Io ogni tanto, in auto, in coda per andare o tornare dal lavoro, ferma in un parcheggio perché non potevo più guidare, ferma lungo il ciglio della strada, me lo chiedevo, cercavo quasi, e mi dicevo, ma che cavolo, ma non c’è mica nessun altro che c’ha un attacco di panico, ma è mai possibile che sia l’unica ad avere questo formicolio all’addome, alle mani, ai piedi, l’unica a dover chiamare i suoi genitori, che da Castelnovo son dovuti venire a Reggio a prendermi, perché io non riuscivo a muovermi.

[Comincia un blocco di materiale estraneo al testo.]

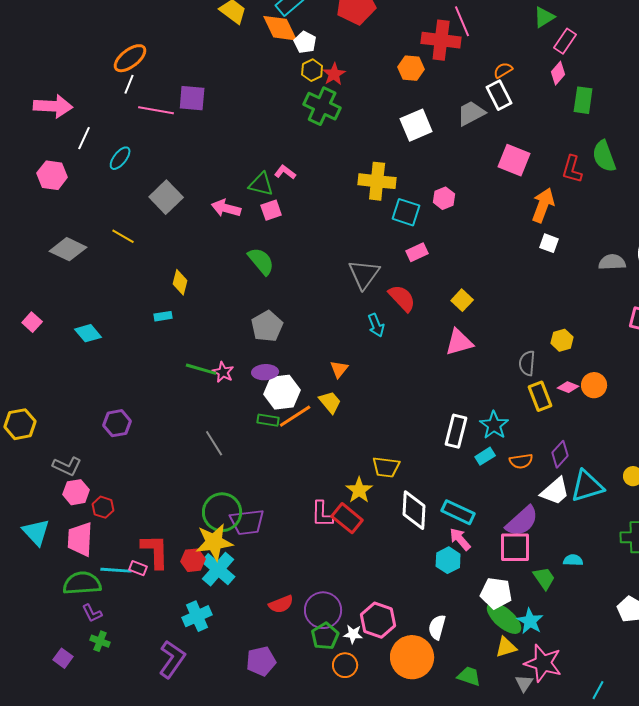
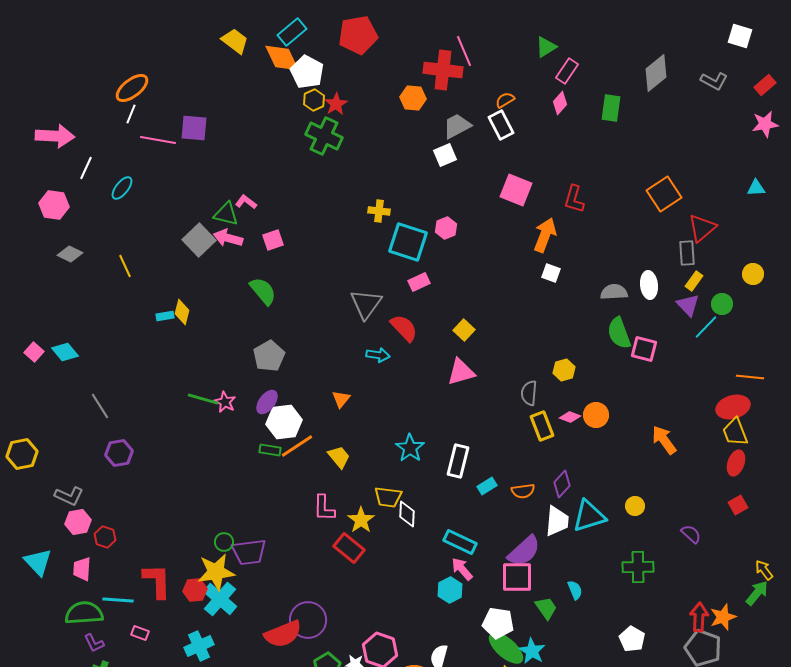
white pentagon: (305, 42) -> (307, 72), size x1.5
green rectangle: (583, 100) -> (611, 108), moved
gray trapezoid: (471, 113) -> (457, 126), moved
white square: (416, 125) -> (445, 155), moved, size x0.7
green semicircle: (604, 156) -> (619, 333), moved
pink L-shape: (285, 172) -> (246, 202), moved
yellow cross: (377, 181) -> (379, 211), size x0.6
green triangle: (261, 184) -> (226, 214), moved
gray square: (166, 197) -> (199, 240), moved
cyan square: (406, 212) -> (408, 242), size x1.4
yellow line: (123, 236) -> (125, 266), turned 35
gray diamond: (68, 249) -> (70, 254), moved, size x0.7
cyan rectangle: (163, 316) -> (165, 316), moved
cyan arrow: (376, 325) -> (378, 355), turned -60
cyan diamond: (88, 333) -> (65, 352), moved
purple ellipse: (265, 372) -> (267, 402), turned -50
yellow trapezoid: (330, 402) -> (339, 457), moved
cyan star: (494, 425) -> (410, 448), moved
gray line: (214, 443) -> (100, 406), moved
white trapezoid: (555, 491) -> (557, 521), turned -44
white diamond: (414, 510) -> (407, 514), moved, size x0.7
green circle: (222, 512) -> (224, 542), size x0.5
pink L-shape: (322, 514) -> (324, 508), moved
pink trapezoid: (80, 539) -> (82, 569), size x0.7
cyan semicircle: (573, 560) -> (575, 590), turned 66
pink rectangle: (138, 568) -> (140, 633), moved
red semicircle: (281, 604) -> (283, 634), size x1.5
purple circle: (323, 610) -> (308, 620), moved

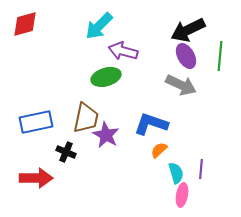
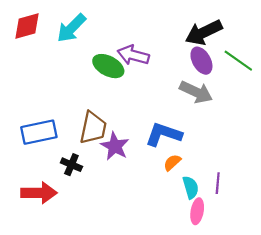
cyan arrow: (99, 26) -> (71, 28), moved
green line: (220, 56) -> (238, 61), turned -60
green ellipse: (106, 77) -> (108, 66), moved, turned 44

Brutta bestia la vergogna.
Che delle volte poi basta guardarsi intorno, neanche troppo lontano, per scoprire che sì, magari al collega o alla collega succede la stessa cosa, o all’amica, o alla madre di un’amica.
Eccome se succede.

E così sorridevo ieri sera, nel caldo, perché ormai quando ci ripenso ci sorrido su, e pensavo se quelle volte che ero bloccata in un parcheggio con le gambe alzate per non svenire (complicato in auto, ma i panicosi pro imparano un sacco di tecniche per far fronte agli attacchi, tipo contare all”indietro, leggere le targhe delle auto, le insegne dei negozi, respirare con l’addome, rilassare i muscoli del visto, fare un body scan dall’alto al basso, io avevo anche imparato a fare fotografie, ho un sacco di foto con l’abitacolo e gli alberi, un parcheggio, un incrocio) ecco se quelle volte che ero chiusa in auto nel caldo, fosse passata una psicologa in bicicletta, diciamo che ci avrei forse messo un po’ meno a saltarci fuori, o forse no, ma diciamo che in quel momento qualcuno che ti tende le mani ti salva anche un po’ la vita, perché il panico è immaginazione della catastrofe, ma un’immaginazione molto realistica e una grossa sofferenza, psichica e fisica.

Tendere le mani alla sofferenza, questo è un bel gesto, reale.”